— DATASET RECORDS —
+ + + + + + +

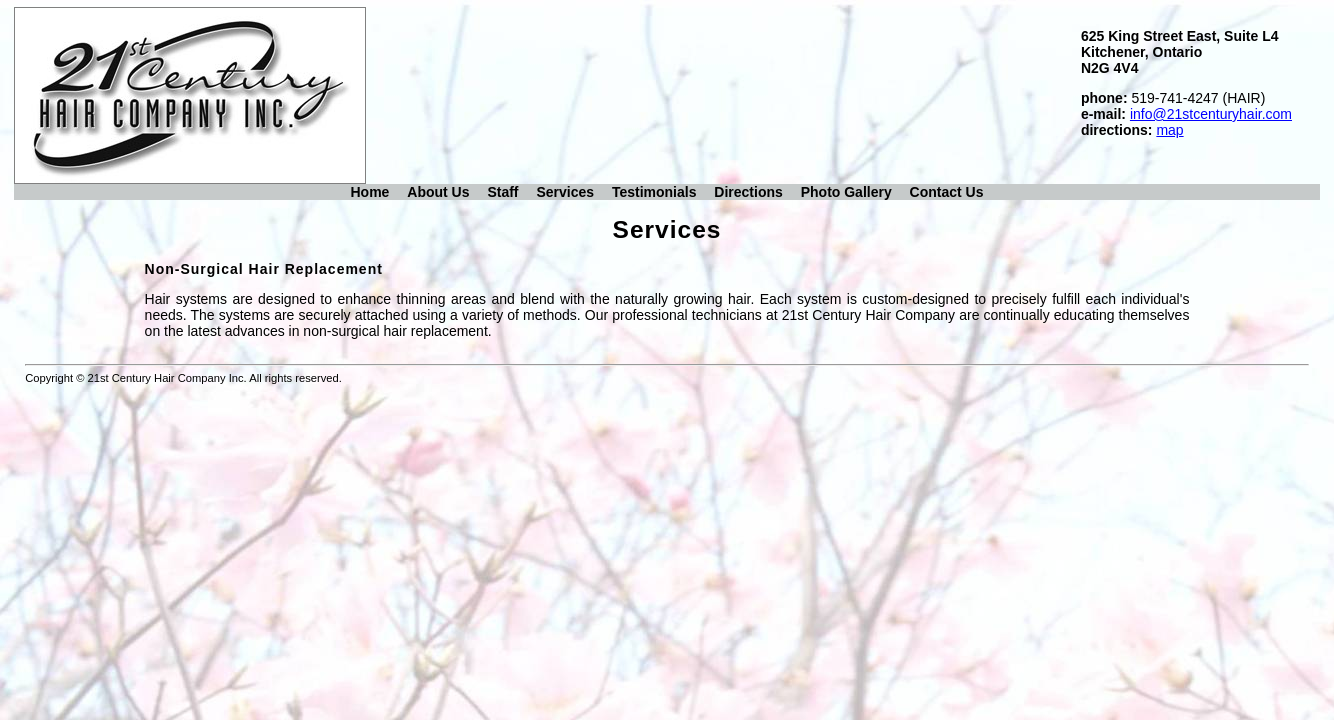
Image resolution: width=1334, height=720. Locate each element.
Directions (748, 192)
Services (565, 192)
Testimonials (654, 192)
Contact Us (947, 192)
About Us (438, 192)
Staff (502, 192)
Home (369, 192)
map (1169, 130)
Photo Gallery (846, 192)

+ + + + + + +

— DIRECTIONS —
Could you retype each line of the material above exactly, skipping the pictures?

— RESPONSE TO THIS TASK —
Image resolution: width=1334, height=720. Locate each element.
Directions (748, 192)
Services (565, 192)
Testimonials (654, 192)
Contact Us (947, 192)
About Us (438, 192)
Staff (502, 192)
Home (369, 192)
map (1169, 130)
Photo Gallery (846, 192)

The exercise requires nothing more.